#### Stored items from a collection:
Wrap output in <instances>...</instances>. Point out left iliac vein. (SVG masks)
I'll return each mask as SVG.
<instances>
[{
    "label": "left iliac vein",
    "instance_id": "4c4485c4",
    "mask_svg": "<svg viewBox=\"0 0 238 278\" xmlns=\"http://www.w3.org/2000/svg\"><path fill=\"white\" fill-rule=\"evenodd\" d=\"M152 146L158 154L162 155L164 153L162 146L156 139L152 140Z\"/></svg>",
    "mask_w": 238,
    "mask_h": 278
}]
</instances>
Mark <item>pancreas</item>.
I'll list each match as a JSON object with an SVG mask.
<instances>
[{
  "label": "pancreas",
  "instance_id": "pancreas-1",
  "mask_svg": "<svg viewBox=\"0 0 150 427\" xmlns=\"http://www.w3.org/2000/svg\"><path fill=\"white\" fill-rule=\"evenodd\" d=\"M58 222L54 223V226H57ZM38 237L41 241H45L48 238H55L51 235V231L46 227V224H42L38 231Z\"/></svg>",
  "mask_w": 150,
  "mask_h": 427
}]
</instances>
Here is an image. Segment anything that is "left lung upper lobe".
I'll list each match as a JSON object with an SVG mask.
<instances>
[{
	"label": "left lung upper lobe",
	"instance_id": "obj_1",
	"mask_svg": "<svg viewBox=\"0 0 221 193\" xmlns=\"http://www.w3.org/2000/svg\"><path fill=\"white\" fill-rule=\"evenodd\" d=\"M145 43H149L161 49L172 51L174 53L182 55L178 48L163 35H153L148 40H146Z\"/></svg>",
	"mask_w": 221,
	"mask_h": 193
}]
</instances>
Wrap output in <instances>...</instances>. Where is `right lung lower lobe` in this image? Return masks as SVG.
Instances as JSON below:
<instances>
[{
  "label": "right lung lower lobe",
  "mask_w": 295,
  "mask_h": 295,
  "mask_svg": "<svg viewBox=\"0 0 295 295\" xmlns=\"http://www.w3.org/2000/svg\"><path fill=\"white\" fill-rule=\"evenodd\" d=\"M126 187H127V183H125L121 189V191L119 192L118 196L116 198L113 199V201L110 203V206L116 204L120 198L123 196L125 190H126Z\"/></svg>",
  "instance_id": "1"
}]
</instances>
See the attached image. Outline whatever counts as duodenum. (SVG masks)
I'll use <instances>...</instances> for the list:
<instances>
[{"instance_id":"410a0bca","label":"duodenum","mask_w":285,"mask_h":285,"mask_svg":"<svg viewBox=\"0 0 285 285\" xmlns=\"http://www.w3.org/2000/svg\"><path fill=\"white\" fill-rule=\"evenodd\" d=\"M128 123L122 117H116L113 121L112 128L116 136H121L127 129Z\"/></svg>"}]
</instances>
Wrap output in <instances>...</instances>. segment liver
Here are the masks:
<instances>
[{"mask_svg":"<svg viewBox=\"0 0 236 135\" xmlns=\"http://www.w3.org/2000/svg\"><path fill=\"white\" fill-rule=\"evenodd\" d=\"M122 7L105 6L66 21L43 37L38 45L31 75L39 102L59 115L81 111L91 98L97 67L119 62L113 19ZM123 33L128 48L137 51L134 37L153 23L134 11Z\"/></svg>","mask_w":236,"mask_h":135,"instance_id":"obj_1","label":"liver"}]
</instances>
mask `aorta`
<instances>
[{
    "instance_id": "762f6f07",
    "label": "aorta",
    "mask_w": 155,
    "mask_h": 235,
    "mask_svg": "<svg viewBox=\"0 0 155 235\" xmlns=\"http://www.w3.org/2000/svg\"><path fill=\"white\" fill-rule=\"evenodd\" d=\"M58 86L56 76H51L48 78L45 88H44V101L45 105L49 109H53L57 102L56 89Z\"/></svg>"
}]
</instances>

#### To do:
Only the line containing "See the attached" and the lines after it, up to and including the last line of the data, should appear in the answer, exactly as written.

#### Exercise solution:
See the attached image. Outline whatever counts as duodenum. (SVG masks)
I'll use <instances>...</instances> for the list:
<instances>
[{"instance_id":"410a0bca","label":"duodenum","mask_w":285,"mask_h":285,"mask_svg":"<svg viewBox=\"0 0 285 285\" xmlns=\"http://www.w3.org/2000/svg\"><path fill=\"white\" fill-rule=\"evenodd\" d=\"M128 123L122 117H116L113 121L112 128L116 136H121L127 129Z\"/></svg>"}]
</instances>
Wrap output in <instances>...</instances>. segment liver
Here are the masks:
<instances>
[{"mask_svg":"<svg viewBox=\"0 0 236 135\" xmlns=\"http://www.w3.org/2000/svg\"><path fill=\"white\" fill-rule=\"evenodd\" d=\"M122 7L105 6L66 21L43 37L38 45L31 75L39 102L59 115L81 111L91 98L97 67L119 62L113 19ZM123 33L128 48L137 51L134 37L153 23L134 11Z\"/></svg>","mask_w":236,"mask_h":135,"instance_id":"obj_1","label":"liver"}]
</instances>
mask `aorta`
<instances>
[{
    "instance_id": "762f6f07",
    "label": "aorta",
    "mask_w": 155,
    "mask_h": 235,
    "mask_svg": "<svg viewBox=\"0 0 155 235\" xmlns=\"http://www.w3.org/2000/svg\"><path fill=\"white\" fill-rule=\"evenodd\" d=\"M58 86L56 76H51L48 78L45 88H44V101L45 105L49 109H53L57 102L56 89Z\"/></svg>"
}]
</instances>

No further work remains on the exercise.